Work instruction => Copy out each line of the listing below that contains the word "COVID".

Top of Extracted records

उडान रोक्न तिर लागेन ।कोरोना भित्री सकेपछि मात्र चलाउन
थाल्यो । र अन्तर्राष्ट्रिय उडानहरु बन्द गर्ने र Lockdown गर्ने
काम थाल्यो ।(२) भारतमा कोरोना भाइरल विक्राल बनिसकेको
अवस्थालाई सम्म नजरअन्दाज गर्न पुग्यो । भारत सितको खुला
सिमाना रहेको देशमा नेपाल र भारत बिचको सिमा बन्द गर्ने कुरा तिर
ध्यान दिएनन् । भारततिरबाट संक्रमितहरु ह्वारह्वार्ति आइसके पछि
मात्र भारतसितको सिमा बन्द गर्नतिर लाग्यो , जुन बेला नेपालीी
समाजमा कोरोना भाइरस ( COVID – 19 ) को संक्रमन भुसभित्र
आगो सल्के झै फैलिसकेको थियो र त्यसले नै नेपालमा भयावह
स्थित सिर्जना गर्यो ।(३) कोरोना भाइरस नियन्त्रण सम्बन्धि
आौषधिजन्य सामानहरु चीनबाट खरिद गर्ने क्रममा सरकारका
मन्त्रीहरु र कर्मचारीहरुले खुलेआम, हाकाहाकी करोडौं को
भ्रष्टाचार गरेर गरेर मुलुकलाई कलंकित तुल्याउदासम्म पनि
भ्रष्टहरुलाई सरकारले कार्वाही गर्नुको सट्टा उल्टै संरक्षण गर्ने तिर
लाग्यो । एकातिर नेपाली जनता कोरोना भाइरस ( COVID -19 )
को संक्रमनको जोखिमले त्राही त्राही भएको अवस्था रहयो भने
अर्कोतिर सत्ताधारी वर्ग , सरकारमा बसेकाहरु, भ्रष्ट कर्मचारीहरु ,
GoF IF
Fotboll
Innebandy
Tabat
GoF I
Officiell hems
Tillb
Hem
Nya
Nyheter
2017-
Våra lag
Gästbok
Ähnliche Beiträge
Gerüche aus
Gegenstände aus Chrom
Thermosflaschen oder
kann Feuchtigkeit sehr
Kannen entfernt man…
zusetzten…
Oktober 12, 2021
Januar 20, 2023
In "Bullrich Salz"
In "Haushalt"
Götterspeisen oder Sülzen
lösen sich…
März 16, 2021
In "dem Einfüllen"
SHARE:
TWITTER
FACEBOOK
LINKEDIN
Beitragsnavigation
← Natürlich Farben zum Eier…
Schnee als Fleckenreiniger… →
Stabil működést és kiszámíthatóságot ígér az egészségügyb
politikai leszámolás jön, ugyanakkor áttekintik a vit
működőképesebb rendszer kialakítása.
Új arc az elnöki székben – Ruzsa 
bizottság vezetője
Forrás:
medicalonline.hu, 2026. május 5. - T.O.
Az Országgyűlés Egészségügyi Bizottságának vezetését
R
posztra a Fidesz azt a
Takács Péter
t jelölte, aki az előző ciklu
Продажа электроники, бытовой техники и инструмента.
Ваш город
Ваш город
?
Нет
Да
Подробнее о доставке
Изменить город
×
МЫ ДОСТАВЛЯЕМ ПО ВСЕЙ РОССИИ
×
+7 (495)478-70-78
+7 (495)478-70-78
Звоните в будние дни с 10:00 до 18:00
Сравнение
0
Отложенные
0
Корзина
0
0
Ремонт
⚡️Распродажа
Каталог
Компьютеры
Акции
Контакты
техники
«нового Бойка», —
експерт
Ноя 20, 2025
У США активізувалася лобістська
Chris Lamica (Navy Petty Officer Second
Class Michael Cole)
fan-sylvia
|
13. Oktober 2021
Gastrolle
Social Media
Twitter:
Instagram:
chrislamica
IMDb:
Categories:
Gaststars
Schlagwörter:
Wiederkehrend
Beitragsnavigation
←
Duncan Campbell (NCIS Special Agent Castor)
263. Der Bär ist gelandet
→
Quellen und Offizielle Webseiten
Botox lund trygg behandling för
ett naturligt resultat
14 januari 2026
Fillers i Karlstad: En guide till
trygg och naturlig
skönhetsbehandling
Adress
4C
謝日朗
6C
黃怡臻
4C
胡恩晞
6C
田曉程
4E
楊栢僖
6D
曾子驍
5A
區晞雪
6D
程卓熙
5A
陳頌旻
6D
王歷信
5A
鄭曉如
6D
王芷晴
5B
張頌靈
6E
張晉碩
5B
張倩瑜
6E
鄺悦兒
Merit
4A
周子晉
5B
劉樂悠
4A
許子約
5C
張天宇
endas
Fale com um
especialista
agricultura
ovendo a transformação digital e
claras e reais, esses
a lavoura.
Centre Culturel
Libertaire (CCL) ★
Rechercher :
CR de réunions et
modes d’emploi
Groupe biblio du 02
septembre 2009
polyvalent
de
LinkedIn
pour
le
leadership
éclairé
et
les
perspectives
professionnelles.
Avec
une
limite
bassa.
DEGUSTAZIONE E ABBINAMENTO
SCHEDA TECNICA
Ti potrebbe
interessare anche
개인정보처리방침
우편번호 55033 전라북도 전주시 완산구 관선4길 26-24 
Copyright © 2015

Bottom of Extracted records

Answer space =>
समाजमा कोरोना भाइरस ( COVID – 19 ) को संक्रमन भुसभित्र
लाग्यो । एकातिर नेपाली जनता कोरोना भाइरस ( COVID -19 )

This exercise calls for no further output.